Most recent kernel where this bug did not occur: Distribution: gentoo RHAS4.3 FC5 Hardware Environment: various Software Environment: libaio Problem Description: after io_getevents reports that write/appen was done, the data in file is still unaccessible (neither reported by fstat() nor readable via io_submit()) Steps to reproduce: gcc aiotest-wait.c -laio -lpthread run attached test on SMP few times for UP edit source and initialize thread_write with fun_write1() NOTE: if synch is introduced (not fstating until write io_submit() returns) all is fine. For test that compile with gcc aiotest-wait.c -DDO_SYNCH -laio -lpthread
Created attachment 8547 [details] testcase showing the race
> after io_getevents reports that write/appen was done, the data in file is > still > unaccessible (neither reported by fstat() nor readable via io_submit()) Yeah, this looks like a real bug. The path under generic_file_direct_IO() is calling aio_complete() before its caller updates i_size. I think this test is seeing it because it has another thread waiting in io_getevents() while another thread is submitting the extending write. Usually the completion isn't seen until io_submit() returns after having updated i_size. I won't have time to craft a patch today, I don't think, but I'll try during OLS next week if no one beats me to it.
I reproduced the failure under 2.6.18-rc1-mm2 on a dual athlon. (b.k.o yelled at me when I tried to add it to the kernel version field.)

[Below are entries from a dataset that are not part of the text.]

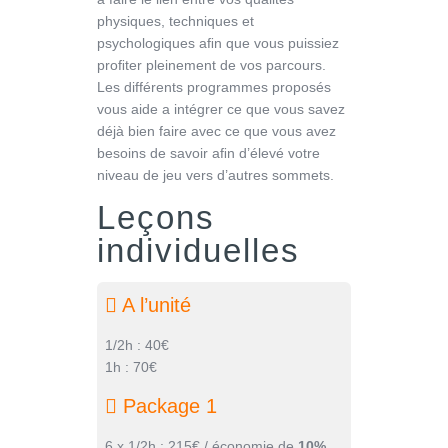
physiques, techniques et
psychologiques aﬁn que vous puissiez
proﬁter pleinement de vos parcours.
Les différents programmes proposés
vous aide a intégrer ce que vous savez
déjà bien faire avec ce que vous avez
besoins de savoir aﬁn d’élevé votre
niveau de jeu vers d’autres sommets.
Leçons
individuelles
A l’unité
1/2h : 40€
1h : 70€
Package 1
6 x 1/2h : 215€ / économie de
10%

Zach, I'm not sure I understand You, as You only watch this thread > I won't have time to craft a patch today, You mean You going to create the patch?

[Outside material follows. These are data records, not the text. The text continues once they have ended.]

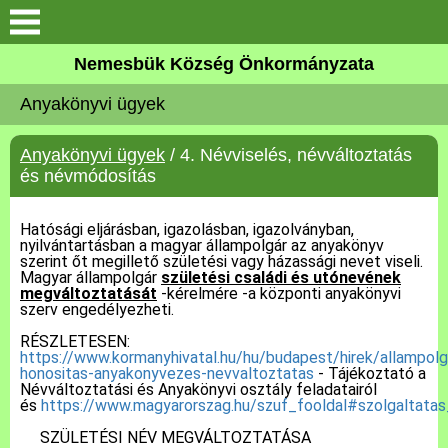
Keresés
Nemesbük Község Önkormányzata
Önkormányzat
Anyakönyvi ügyek
Közös Önkormányzati
Anyakönyvi ügyek
/ 4. Névviselés, névváltoztatás
Hivatal
és névmódosítás
Zalaköveskút
Hatósági eljárásban, igazolásban, igazolványban,
nyilvántartásban a magyar állampolgár az anyakönyv
szerint őt megillető születési vagy házassági nevet viseli.
Művelődési ház
Magyar állampolgár
születési családi és utónevének
megváltoztatását
-kérelmére -a központi anyakönyvi
szerv engedélyezheti.
Elérhetőség
RÉSZLETESEN:
https://www.kormanyhivatal.hu/hu/budapest/hirek/allampolg
MAGYAR FALU PROGRAM
honositas-anyakonyvezes-nevvaltoztatas
- Tájékoztató a
Névváltoztatási és Anyakönyvi osztály feladatairól
és
https://www.magyarorszag.hu/szuf_fooldal#szolgaltatas
Versenyképes Járások
SZÜLETÉSI NÉV MEGVÁLTOZTATÁSA
Program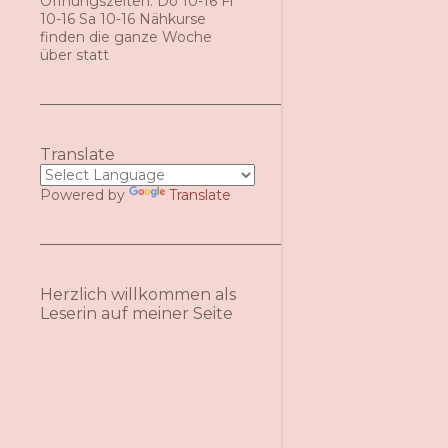
Öffnungszeiten: Do 10-16 Fr
10-16 Sa 10-16 Nähkurse
finden die ganze Woche
über statt
Translate
Powered by
Translate
Herzlich willkommen als
Leserin auf meiner Seite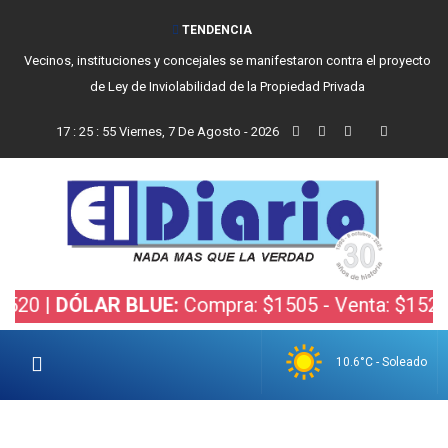
TENDENCIA
Vecinos, instituciones y concejales se manifestaron contra el proyecto
de Ley de Inviolabilidad de la Propiedad Privada
17
:
25
:
55
Viernes, 7 De Agosto - 2026
 |
DÓLAR BLUE:
Compra: $1505 - Venta: $1525 |
DÓ
10.6°C - Soleado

> You mean You going to create the patch? Yeah, I sent it off to the kernel mailing list but haven't gotten any response. http://lkml.org/lkml/2006/7/26/257 We need to make sure that this fix doesn't break other uses of O_DIRECT and aio before we can merge it into the kernel.
Zach, I'm guessing that this patch is obsoleted by the patch series you sent out on September 5th (which cleans up the error handling in the dio code). Is that right?
Yeah, the 'dio: clean up completion phase' patch serious addresses this problem. It's the final patch in the series that does it: http://lkml.org/lkml/2006/9/5/268 The hunks that remove the EIOCBQUEUED translation from dio's callers are the indication. We're still working on testing the patch series. We had an unrelated hardware failure that is slowing things down :/. It's been solid enough so far that I might throw it in -mm once .19 opens. - z
Zach - recently (for few days) I'm struggling with strange AIO behaviour. I have HDD with some badblocks (or rather more than some;). In general case AIO reads seem to operate OK(return EIO), but very rarely read returns unmodified read-buffer and no error. The kernel is 2.6.9-34.ELsmp. I suspect aio bug - but no clear evidence. Do You happen to know anything of such possible bug?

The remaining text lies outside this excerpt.